Oral Presentation The Joint Annual Scientific Meetings of the Endocrine Society of Australia and the Society for Reproductive Biology 2017

Characterisation of a novel role for the dynamin mechanoenzymes in the regulation of human sperm acrosomal exocytosis (#97)

Wei Zhou 1 , Amanda L Anderson 1 , Adrian P Turner 2 , Geoffry N De Iuliis 1 , Adam McCluskey 1 , Eileen A McLaughlin 1 2 , Brett Nixon 1
  1. University of Newcastle, Callaghan, NSW, Australia
  2. School of Biological Sciences, University of Auckland, Auckland , New Zealand

The completion of an acrosome reaction is a prerequisite for successful fertilisation and accordingly, failure to complete this unique exocytotic event represents a common aetiology underpinning the defective sperm function of infertile males. In recent studies conducted in the mouse model, we have firmly implicated the dynamin family of mechanoenzymes as important regulators of acrosomal exocytosis. Here we extend these studies to provide the first evidence that the three canonical dynamin isoforms (DNM1, DNM2, and DNM3) are present in human spermatozoa.
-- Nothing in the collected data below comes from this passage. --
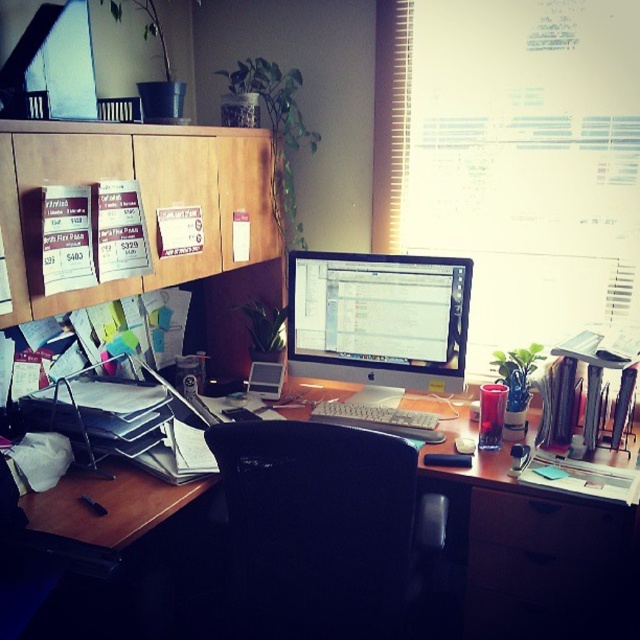 Is wooden desk at center thinner than satin black monitor at center?

Incorrect, wooden desk at center's width is not less than satin black monitor at center's.

Can you confirm if wooden desk at center is wider than satin black monitor at center?

Yes.

What do you see at coordinates (528, 563) in the screenshot? The height and width of the screenshot is (640, 640). I see `wooden desk at center` at bounding box center [528, 563].

The width and height of the screenshot is (640, 640). I want to click on wooden desk at center, so click(528, 563).

Who is more distant from viewer, (355, 307) or (593, 538)?

Point (355, 307)

This screenshot has width=640, height=640. Describe the element at coordinates (378, 317) in the screenshot. I see `satin black monitor at center` at that location.

Who is more distant from viewer, [369,276] or [548,554]?

Point [369,276]

You are a GUI agent. You are given a task and a screenshot of the screen. Output one action in this format:
    pyautogui.click(x=<x>, y=<y>)
    Task: Click on the satin black monitor at center
    
    Given the screenshot: What is the action you would take?
    pyautogui.click(x=378, y=317)

Which is above, wooden desk at center or black plastic drawer at lower right?

black plastic drawer at lower right is above.

Between wooden desk at center and black plastic drawer at lower right, which one is positioned lower?

wooden desk at center is below.

The height and width of the screenshot is (640, 640). Identify the location of wooden desk at center. (528, 563).

Where is `wooden desk at center`? This screenshot has height=640, width=640. wooden desk at center is located at coordinates (528, 563).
Further, the localisation of DNM1 and DNM2 to the peri-acrosomal domain ideally positions these isoforms to exert a regulatory role over acrosomal exocytosis. Consistent with such a role, we demonstrate that pharmacological inhibition of DNM1 and DNM2 is able to significantly suppress the rates of acrosomal exocytosis achieved following progesterone stimulus. In contrast, no such inhibition was observed when acrosomal exocytosis was induced via a calcium ionophore, which is capable of bypassing physiological control of this exocytotic reaction. The importance of such findings was further emphasised by the apparent reduction in DNM2 among poor quality spermatozoa that were refractory to the induction of a progesterone-stimulated acrosome reaction. In seeking to identify the regulatory influence of progesterone on DNM2 function, we were able to establish that the protein is a substrate for CDK1-dependent phosphorylation. The functional significance of DNM2 phosphorylation was illustrated by the fact that pharmacological inhibition of CDK1 elicited a concomitant suppression of both DNM2-Ser764 phosphorylation and the overall rates of progesterone induced acrosomal exocytosis. Overall, this study has identified a novel causative link between dynamin activity and the ability of human spermatozoa to complete a progesterone-induced acrosome reaction. Such findings encourage a more detailed analysis of the contribution of dynamin dysregulation as an underlying aetiology in infertile males whose spermatozoa are unable to penetrate the zona pellucida.